He died on January 22, 2019, at his home in Stratford, Ontario, after a period of heart-related health problems.

==Awards==
Calamai won three National Newspaper Awards: in the Long Feature (William Southam Award; formerly Feature Writing) category in 1981, and in the Breaking News (formerly Spot News Reporting) category in 1984 and 1985.

He won a Michener Award in 1987 for public interest journalism for his work overseeing a massive investigation series on adult literacy in Canada. The next year, then prime minister Brian Mulroney officially launched the National Literacy Secretariat, and one year after that, Statistics Canada launched the first of its national literacy surveys.

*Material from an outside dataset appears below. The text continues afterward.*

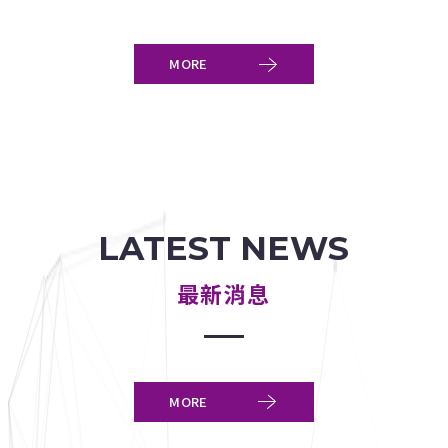
MORE
LATEST NEWS
最新消息
MORE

In 2008, he was awarded the CAP-COMP Peter Kirkby Memorial Medal for Outstanding Service to Canadian Physics, "for his exemplary communication of science to the public, for his dedication to the promotion of science through the media, and for his advocacy for science in Canada." The same year, he also received the Award for Distinguished Science Journalism in the Atmospheric and Related Sciences from the American Meteorological Society, "[f]or a four-part series on Arctic atmospheric research that captures the complexity of the science and takes the reader on a descriptive journey to one of the remotest parts of the globe."

In 2012, he received the Queen Elizabeth II Diamond Jubilee Medal.

In 2014, he was named as a Member of the Order of Canada, before being invested in 2016, "[f]or his achievements as a science journalist and for his contributions to the cause of literacy."

He was inducted into the McMaster Alumni Gallery in 1982 and received an honorary Doctor of Science degree from the university in 2015.